I would prefer a system that would be controlled via software on a computer where I can program things, for example, a train stopping at a station for a set period of time and then departing. Thanks


----------



## gunrunnerjohn (Nov 10, 2010)

Your post was trapped in our SPAM filter, I've released you.


----------



## fcwilt (Sep 27, 2013)

dpersian said:


> I would prefer a system that would be controlled via software on a computer where I can program things, for example, a train stopping at a station for a set period of time and then departing. Thanks


So you are starting from scratch?

Full automation can be a little pricey.

My layout is fully automated - a quick summary:

The software is TrainController: http://www.freiwald.com/pages/traincontroller.htm

The hardware is from the RR-CirKits Simple Serial Bus (SSB) product line: http://www.rr-cirkits.com/

The web site is not much to look at but the products are very cost effective, the design is top notch, the installation is simple and the support is great.

I started with as mix of hardware from different vendors including Digitrak and others. Someone put me on to RR-CirKits. After getting some samples in-house it was clear to me that RR-CirKits was the way to go.
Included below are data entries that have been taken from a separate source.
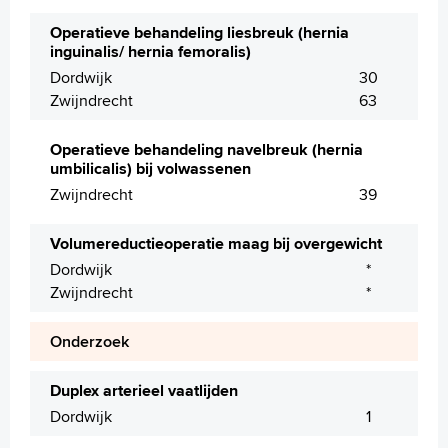
Operatieve behandeling liesbreuk (hernia
inguinalis/ hernia femoralis)
Dordwijk
30
Zwijndrecht
63
Operatieve behandeling navelbreuk (hernia
umbilicalis) bij volwassenen
Zwijndrecht
39
Volumereductieoperatie maag bij overgewicht
Dordwijk
*
Zwijndrecht
*
Onderzoek
Duplex arterieel vaatlijden
Dordwijk
1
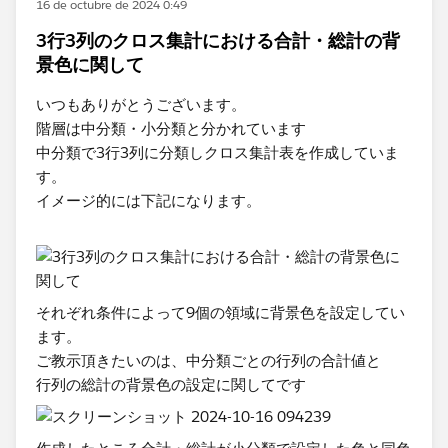
16 de octubre de 2024 0:49
3行3列のクロス集計における合計・総計の背
景色に関して
いつもありがとうございます。
階層は中分類・小分類と​分かれています
中分類で3行3列に分類しクロス集計表を作成していま
す。
イメージ的には下記になります。
それぞれ条件によって9個の領域に背景色を設定してい
ます。
ご教示頂きたいのは、中分類ごとの行列の合計値と
行列の総計の背景色の設定に関してです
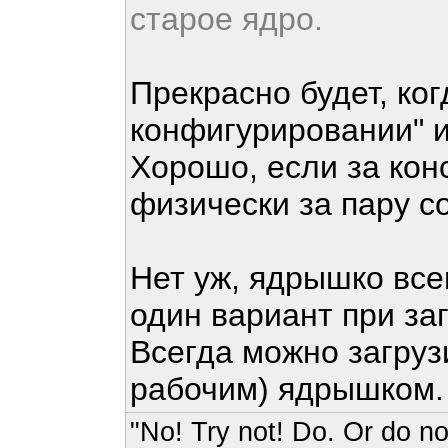
старое ядро.
Прекрасно будет, ко
конфигурировании" 
Хорошо, если за кон
физически за пару с
Нет уж, ядрышко все
один вариант при заг
Всегда можно загру
рабочим) ядрышком
"No! Try not! Do. Or do not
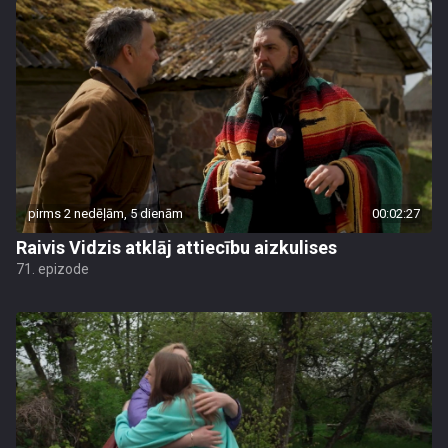
pirms 2 nedēļām, 5 dienām
00:02:27
Raivis Vidzis atklāj attiecību aizkulises
71. epizode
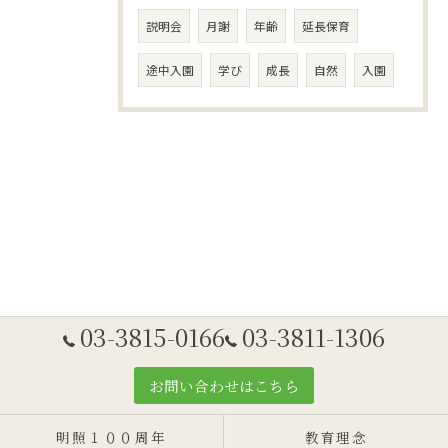
説明会
月謝
年齢
延長保育
途中入園
学び
成長
自然
入園
03-3815-0166
03-3811-1306
お問い合わせはこちら
明照１００周年
教育理念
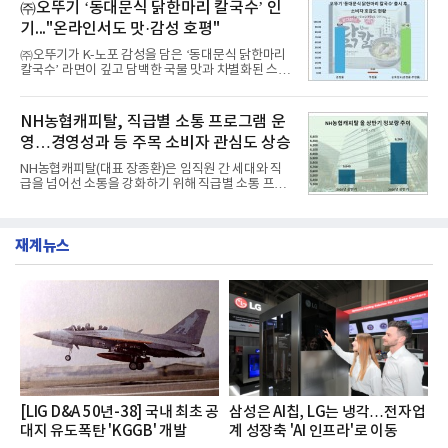
교한 선과 면을 중심으로 완성한 파격적인 디자인 ▲
㈜오뚜기 ‘동대문식 닭한마리 칼국수’ 인
수력원자력, 한국석
과거 중형 세단 수준으로 확대된 차체 제원 ▲글로벌
기..."온라인서도 맛·감성 호평"
최고 수준의 안전성 ▲성능과 효율을 동시에 높인 주
행 완성도 ▲첨단 편의 및 디지털 사양 적용 등을 통해
㈜오뚜기가 K-노포 감성을 담은 ‘동대문식 닭한마리
글로벌 준중형 세단의 새로운 기준을 세웠다.아반떼
칼국수’ 라면이 깊고 담백한 국물 맛과 차별화된 스토
는 가솔린 2.0과 1.6 하이브리드 두 가지 파워트레인
리로 출시 초기부터 높은 인기를 얻고 있다고 4일 밝
과 모던, 프리미엄, 인스퍼레이션 세 가지 트림으로
혔다.‘동대문식 닭한마리 칼국수’는 예상을 뛰어넘는
운영된다.◆ 디자인·공간·안전·성능 전반에서 차급을
소비자 호응에 힘입어 지난 7월 13일 첫 선을 보인 지
NH농협캐피탈, 직급별 소통 프로그램 운
넘
단 18일 만에 누적 판매량 50만 개를 돌파하는 성과를
영…경영성과 등 주목 소비자 관심도 상승
거두었다.이번 신제품은 개발진이 전국의 닭한마리
전문점을 직접 찾아 다니며 최적의 육수 비율을 완성
NH농협캐피탈(대표 장종환)은 임직원 간 세대와 직
했다. 자극적이지 않으면서도 깊은 닭육수에 마늘의
급을 넘어선 소통을 강화하기 위해 직급별 소통 프로
개운한 풍미를 더했으며, 국물이 잘 배어들면서도 쫄
그램'너하(NH)고, 나하(NH)고, NH GO!'를 지난 27일
깃한 식감이 살아있는 칼국수 면발을 정교하게 구현
부터 30일까지 서울 원센티널 NH농협캐피탈타워 22
했다는게 회사측의 설명이다.실제 현장 시식 행사에
층에서 운영했다고 31일 밝혔다.이번 프로그램은 경
서도
재계뉴스
영지원부 홍보팀과 2026년 새로이(e)＊가 공동 주관
했으며, ▲팀장·부장(7.27), ▲계장·주임(7.28), ▲과
장·차장(7.29), ▲대리(7.30) 등 직급별로 총 4회에 걸
쳐 진행됐다.참고로 새로이(e)는 NH농협캐피탈 MZ
세대들로(과장~계장) 구성된 자율 참여조직으로, 조
직문화 혁신과 업무 효율성 향상을 위한 다양한 활동
을 추진하며,새로운 변화와 이로운 영향력을 조직전
반에 전파하는 역할
[LIG D&A 50년-38] 국내 최초 공
삼성은 AI칩, LG는 냉각…전자업
대지 유도폭탄 'KGGB' 개발
계 성장축 'AI 인프라'로 이동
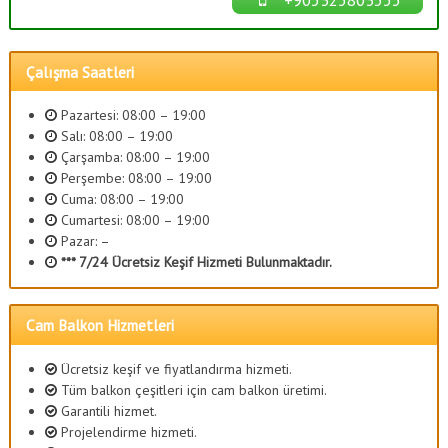
Çalışma Saatleri
Pazartesi: 08:00 – 19:00
Salı: 08:00 – 19:00
Çarşamba: 08:00 – 19:00
Perşembe: 08:00 – 19:00
Cuma: 08:00 – 19:00
Cumartesi: 08:00 – 19:00
Pazar: –
*** 7/24 Ücretsiz Keşif Hizmeti Bulunmaktadır.
Cam Balkon Hizmetleri
Ücretsiz keşif ve fiyatlandırma hizmeti.
Tüm balkon çeşitleri için cam balkon üretimi.
Garantili hizmet.
Projelendirme hizmeti.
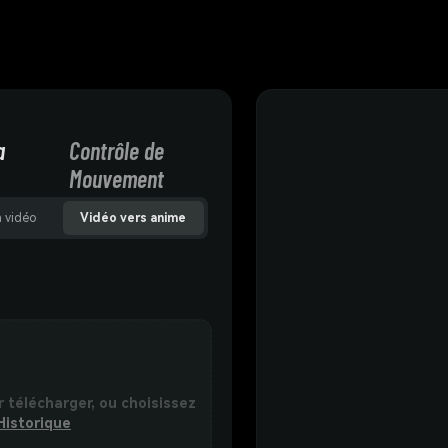
a
Contrôle de
Mouvement
n vidéo
Vidéo vers anime
r télécharger, ou choisissez
Historique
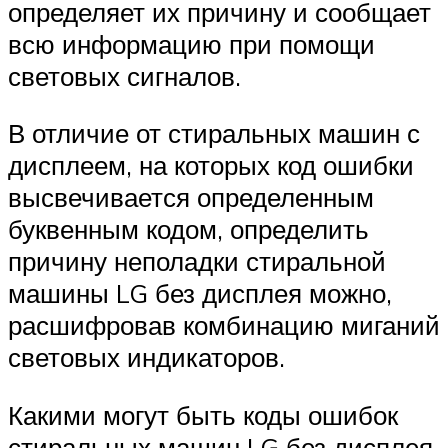
определяет их причину и сообщает
всю информацию при помощи
световых сигналов.
В отличие от стиральных машин с
дисплеем, на которых код ошибки
высвечивается определенным
буквенным кодом, определить
причину неполадки стиральной
машины LG без дисплея можно,
расшифровав комбинацию миганий
световых индикаторов.
Какими могут быть коды ошибок
стиральных машин LG без дисплея,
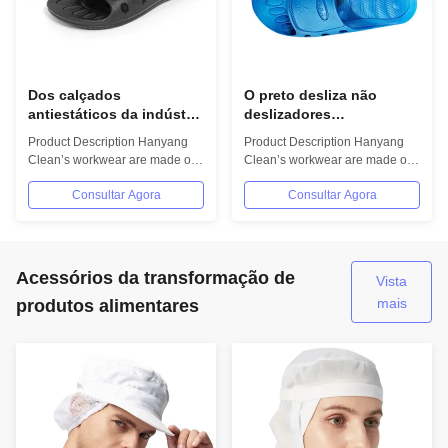
Dos calçados
O preto desliza não
antiestáticos da indústria
deslizadores
alimentar do SPU do ESD
antiestáticos do SPU do
Product Description Hanyang
Product Description Hanyang
deslizadores pretos da
ESD para a sala de
Clean’s workwear are made of
Clean’s workwear are made of
sala de limpeza do
limpeza do laboratório do
top quality materials,which
top quality materials,which
laboratório
trabalho
Consultar Agora
Consultar Agora
comply with...
comply with...
Acessórios da transformação de
Vista
mais
produtos alimentares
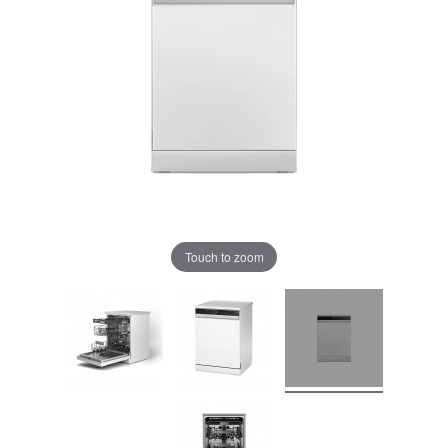
Touch to zoom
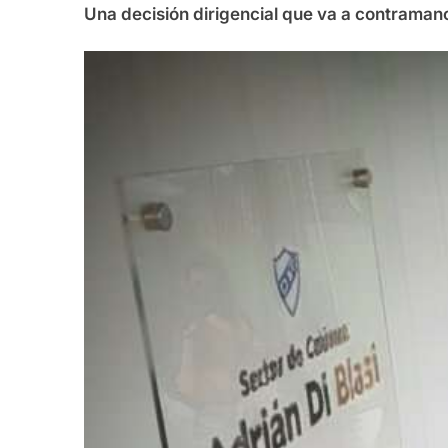
Una decisión dirigencial que va a contramano 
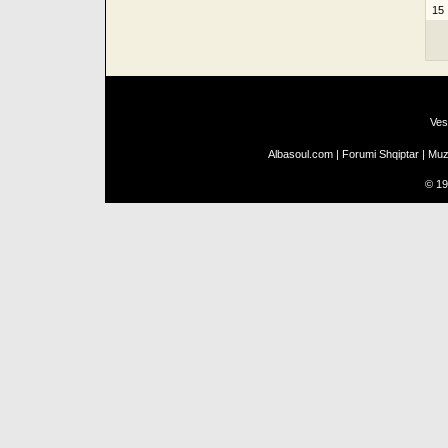
15
Ves
Albasoul.com
|
Forumi Shqiptar
|
Muz
©
19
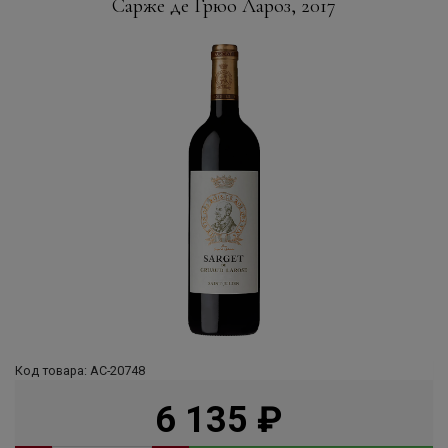
Сарже де Грюо Лароз, 2017
Код товара: АС-20748
6 135
руб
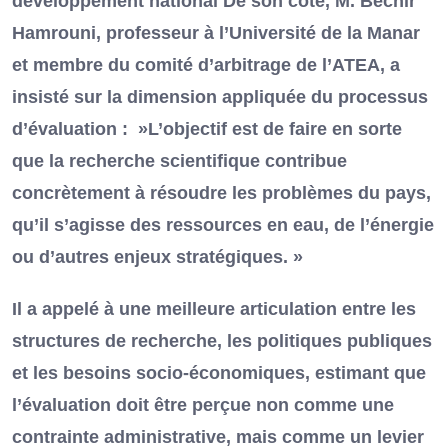
développement national De son côté, M. Béchir
Hamrouni, professeur à l’Université de la Manar
et membre du comité d’arbitrage de l’ATEA, a
insisté sur la dimension appliquée du processus
d’évaluation : »L’objectif est de faire en sorte
que la recherche scientifique contribue
concrètement à résoudre les problèmes du pays,
qu’il s’agisse des ressources en eau, de l’énergie
ou d’autres enjeux stratégiques. »
Il a appelé à une meilleure articulation entre les
structures de recherche, les politiques publiques
et les besoins socio-économiques, estimant que
l’évaluation doit être perçue non comme une
contrainte administrative, mais comme un levier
So I sold all the other gear and purchased the components I needed from the SSB line.

If you would like more details let me know.

Frederick


----------



## DonR (Oct 18, 2012)

If you are technically oriented you should have little
difficulty going into DCC systems that work with
computers to control your layout. There are DCC
decoders that are used to throw turnouts as well
as to control the locomotives. You also need a detection
system so the controls know where your trains are
at all times to avoid collisions.

There have been several threads that discussed
automated layouts. One of them showed a layout
with several running trains that stopped and
started under computer control. Check our Technical Forum for
threads related to it.

Here's one of them:

http://www.modeltrainforum.com/showthread.php?t=126761

Some of our members are working with arduinos to
automate their layouts and that is discussed in the
Technical Forum.

Don


----------



## RT_Coker (Dec 6, 2012)

Do you want layout-automation (do you like to tinker, fix & clean), or reliable-layout-automation? 

Reliable-layout-automation is difficult to achieve (and to maintain) when control is on signals traveling through the rails (DCC). As an old embedded-systems-engineer I found DCC disappointing for even a medium size layout. There are a number of new solutions that provide wireless HO locomotive control, but be careful (to my knowledge) they all have proprietary-interfaces. 

Before you pick an automation approach, I would take a good look at what is behind-the-scenes (under-the-layout, behind-the-controls,…). 
Bob


----------



## fcwilt (Sep 27, 2013)

Relying on DCC for automation is not something that is typically done.

All of the control and sensing aspects of my automated layout use LocoNet which is designed to just those purposes.

DCC is still used for running of the trains but that is all.

I have found TC and the electronics to be very reliable. 

The main problem I have is some turnout linkages I made. The solder joints between the steel and brass parts have not be reliable. It turned out I used the wrong kind of solder and flux.

Frederick


----------



## johnfl68 (Feb 1, 2015)

For DCC layouts, many people are doing this with *JMRI*:

http://jmri.sourceforge.net/

Depending on which DCC system you use, and how it can be connected to a computer interface, this will then allow from the simplest to very extensive control and scripting based on how carried away you want to get.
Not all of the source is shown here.